This question seems ultra-relevant, given our tremendous focus on how to find and keep a mate. Research indicates at least 50% of lesbians over the age of 50 are single, so are they all unhappy? And common sense will remind you that many married people are miserable. So should we shift focus from finding happiness in “the One” to finding it in Oneself?
Yes, and…this seems to be a “power in the paradox” moment. Because both are true. Studies of happiness show that much of it depends on attitudes and behaviors, regardless of relationship status. And if other factors are equal, people who are married do seem to be happier than their unmarried cohorts. But being married to someone you don’t respect or trust or enjoy being around isn’t necessarily better than being single. Giving up on intimate relationships isn’t very promising, either. So what to do?
Seems like it comes down to doing two things at the same time: (1) cultivating the attitudes and activities that increase personal happiness, and (2) cultivating opportunities for intimate connections.
The happiness research has identified several characteristics of people who are happier. Broad social networks, regular exercise routines, and acts of kindness are really important. If anyone ever encouraged you to focus on helping others in order to make yourself feel better, they were right–acts of altruism raise happiness more than self-indulgences. And gratitude for what you have can really turn a dark mood brighter.
Supposedly the Dalai Lama said the secret of happiness is to identify the things you enjoy, and do more of them. Also, he recommended doing less of things that make you miserable. I like this! If you truly love painting or drawing or playing music, do it more often. And if small children annoy you, don’t be an elementary school teacher. On a more immediate level, if you know you’ll get depressed staying home alone all weekend, by all means make social plans. Suffering alone isn’t beneficial.
The one thing NOT to do is to think that finding the right person is going to make you happy. Turns out we seem to have a happiness “set point,” so that after a few months of joy about a new partner we tend to revert to our usual level of happiness. So it’s in everyone’s best interest to cultivate activities and attitudes that increase happiness.
And yet, finding that right person does meet a basic longing…we seem to be born to bond, to feel more complete with an intimate partner. Said partner rarely appears spontaneously. Some intentional cultivation of opportunities is essential–in other words, you probably need to date.

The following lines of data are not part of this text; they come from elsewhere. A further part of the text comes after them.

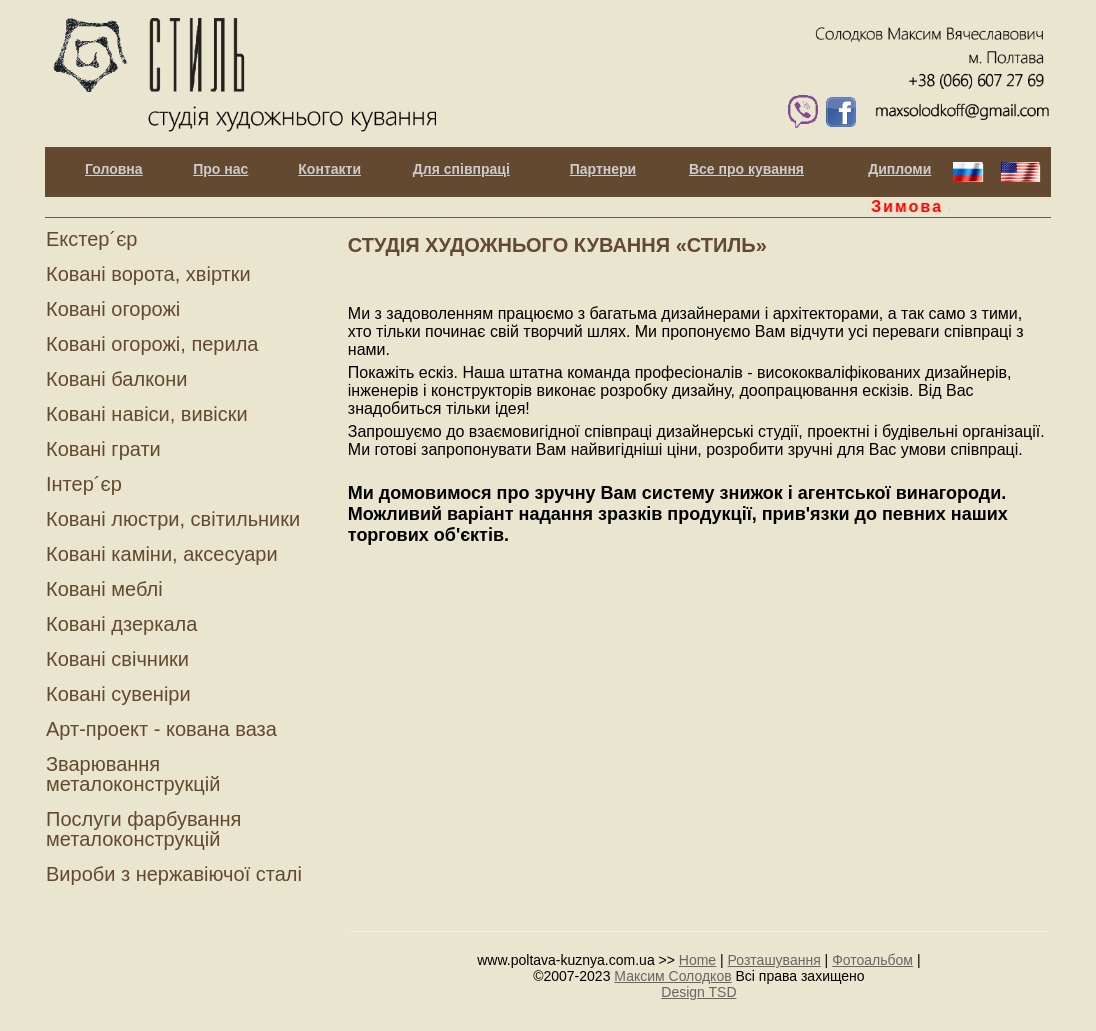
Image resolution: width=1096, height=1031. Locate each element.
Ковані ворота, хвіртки (148, 274)
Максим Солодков (672, 976)
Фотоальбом (872, 960)
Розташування (774, 960)
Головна (114, 169)
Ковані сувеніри (118, 694)
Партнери (603, 169)
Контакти (329, 169)
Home (697, 960)
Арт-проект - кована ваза (161, 729)
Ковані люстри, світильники (173, 519)
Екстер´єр (91, 239)
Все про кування (746, 169)
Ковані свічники (117, 659)
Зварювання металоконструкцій (133, 774)
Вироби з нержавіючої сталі (174, 874)
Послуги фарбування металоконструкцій (143, 829)
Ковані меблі (104, 589)
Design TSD (698, 992)
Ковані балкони (116, 379)
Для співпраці (461, 169)
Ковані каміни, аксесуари (162, 554)
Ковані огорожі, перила (152, 344)
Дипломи (899, 169)
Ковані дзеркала (121, 624)
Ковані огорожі (113, 309)
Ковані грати (103, 449)
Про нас (220, 169)
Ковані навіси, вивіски (147, 414)
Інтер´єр (84, 484)
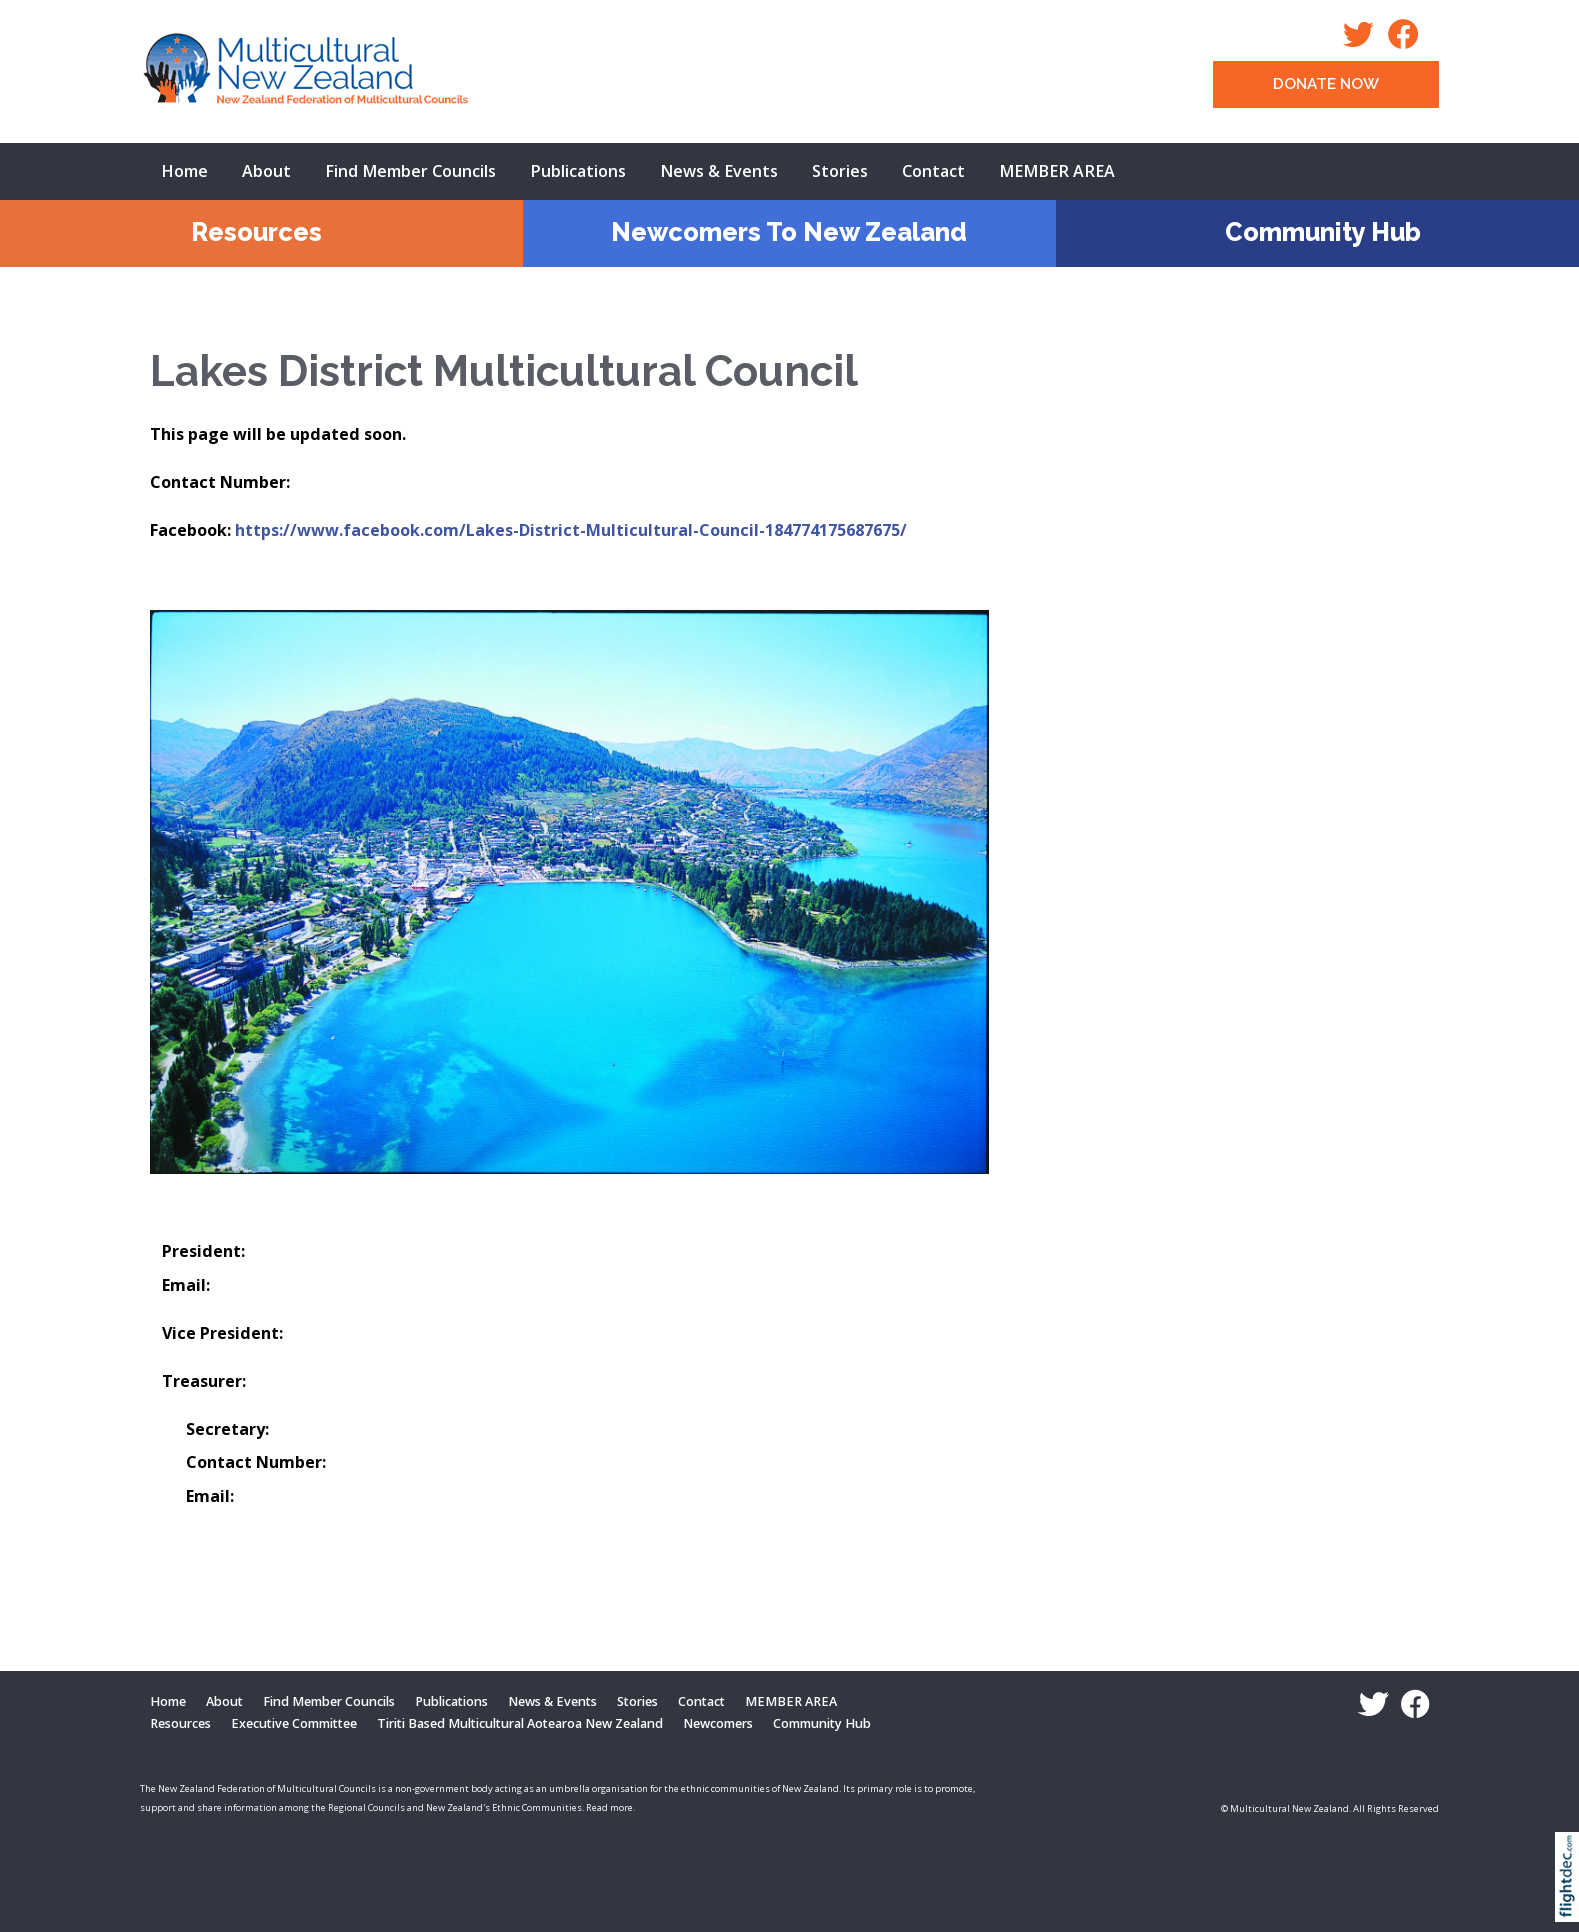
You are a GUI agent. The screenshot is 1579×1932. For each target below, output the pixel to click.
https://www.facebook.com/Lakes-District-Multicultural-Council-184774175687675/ (571, 530)
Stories (840, 171)
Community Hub (1323, 232)
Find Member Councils (410, 171)
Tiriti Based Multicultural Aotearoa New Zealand (520, 1723)
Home (184, 171)
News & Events (719, 171)
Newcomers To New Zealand (789, 232)
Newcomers (718, 1723)
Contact (933, 171)
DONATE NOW (1326, 84)
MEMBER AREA (1057, 171)
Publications (578, 171)
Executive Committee (294, 1723)
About (266, 171)
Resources (256, 232)
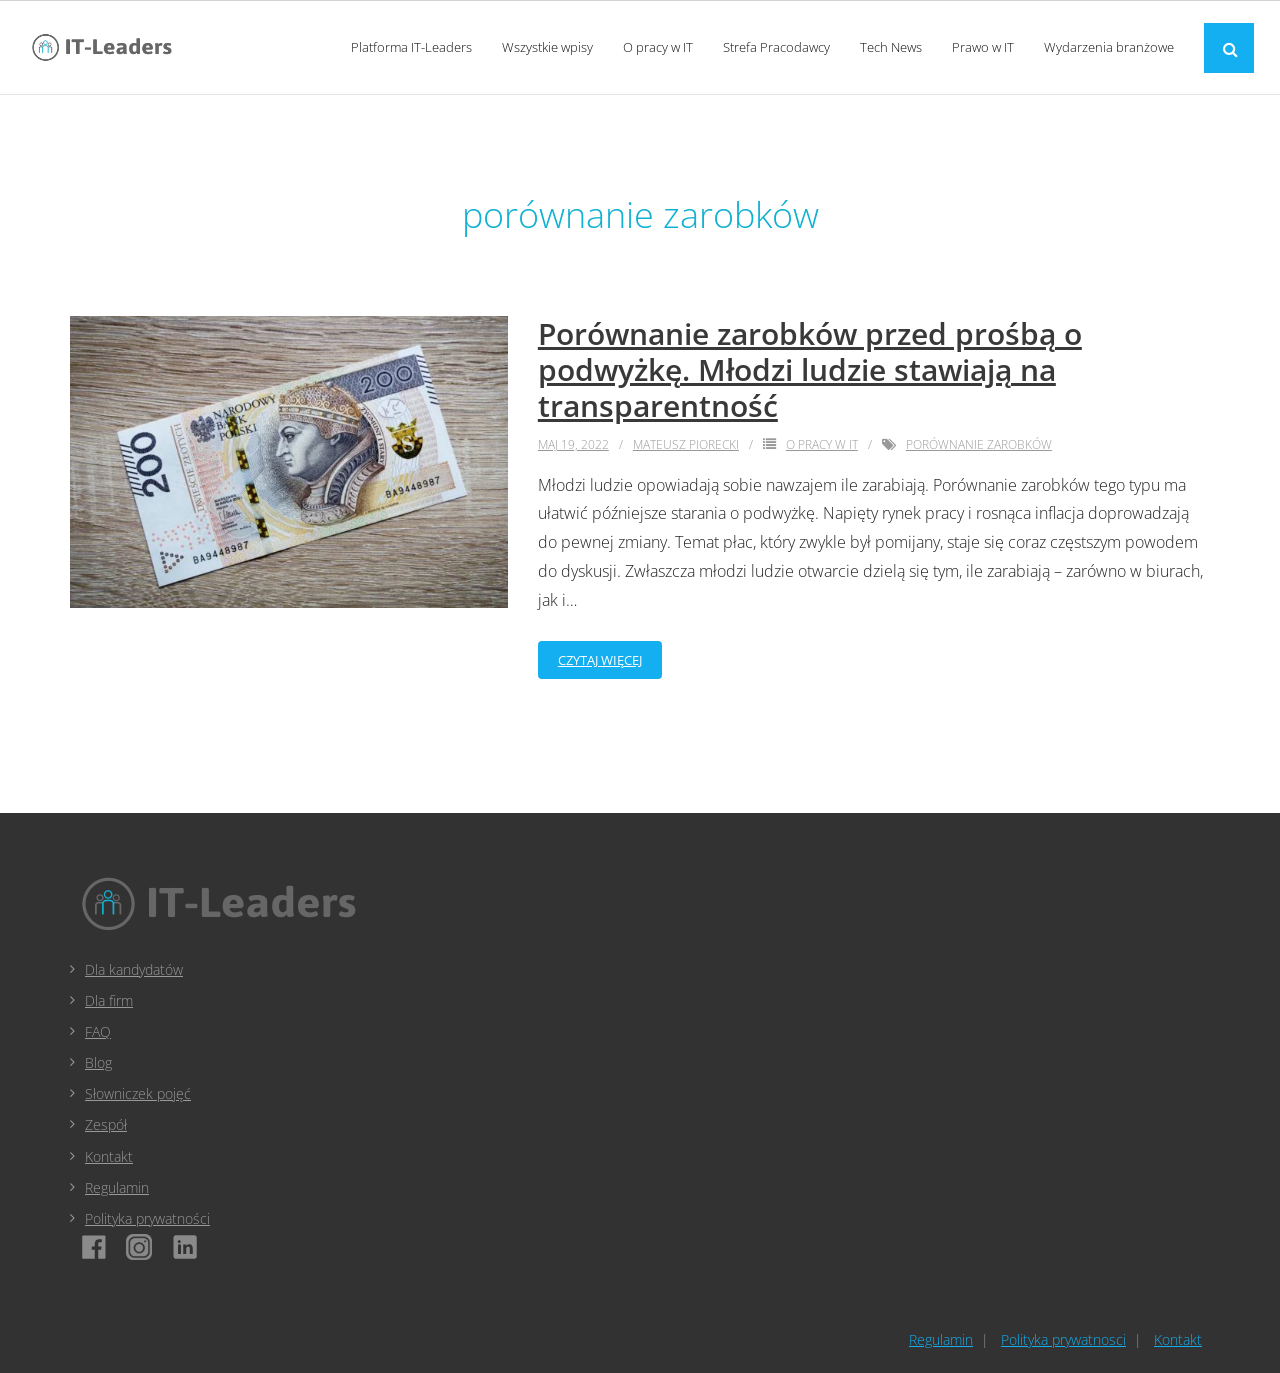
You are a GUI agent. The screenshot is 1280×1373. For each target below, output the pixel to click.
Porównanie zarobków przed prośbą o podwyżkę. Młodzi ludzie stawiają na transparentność (810, 369)
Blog (98, 1062)
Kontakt (109, 1156)
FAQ (98, 1031)
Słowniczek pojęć (138, 1093)
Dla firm (109, 1000)
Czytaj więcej (600, 660)
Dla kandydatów (134, 969)
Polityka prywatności (147, 1218)
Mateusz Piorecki (686, 444)
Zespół (106, 1124)
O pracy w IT (822, 444)
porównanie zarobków (979, 444)
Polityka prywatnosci (1063, 1339)
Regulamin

There are many guidelines for dating, most of which focus on where to meet like-minded people, how to handle online dating, how to set realistic expectations and protect oneself from danger…I’d like to focus on how to be the person you’d like to date. To me, this comes down to two things: improving your communication skills, and pushing yourself to be proactive.
Most of the single lesbians I know do some form of dating at least occasionally, and there is one complaint I hear more than any other. “She talks too much.” Apparently, many women are under the impression that others are actually interested in listening to chatty monologues. Most often, they’re not. They’re just being polite and wondering if/when they might get a chance to talk about themselves. Often, they walk away wondering–did she learn anything at all about me?
To be fair to the over-talkers, if you’re an under-talker you are putting pressure on the other person to fill the space, so step up to the challenge. If the monologue turns into a dialogue, good for you. If not, then you’ll know you’re with a talker, and can decide if you want more of that. Do you enjoy this, or is it making you miserable? Proceed accordingly.
As for being proactive…well, someone’s got to do it, and it might as well be you. Otherwise you’ll be stuck in a passive position where you’ll feel either ignored or controlled–neither of which is good for self-esteem. Ideally people will share the responsibility for making things happen, for choosing the next place or activity or step in relationship development. But the only way to find out if you can have an equal partnership is to do your share of the heavy lifting and see how she does hers.
The great thing about being proactive is-you’ll be glad you did! Stepping up, taking responsibility, initiating connections–these are mostly very good for self-esteem. Of course, it’s disappointing and maybe even embarrassing to get turned down, but in the big picture the benefits of proactivity far outweigh the costs. Even if the other person lets you down, you don’t let yourself down.
And that comes back around to the initial question: Can you be single and happy at the same time? I think yes, you can. You can take some pride in taking responsibility for your own happiness, honor the urge to bond, and give it your best effort.
Beyond that, who knows? Most of us are old enough to know that many things don’t turn out as expected. The best we can do is keep doing our best to communicate well, be proactive, and trust the process. As they say, it’s about the journey, not the destination.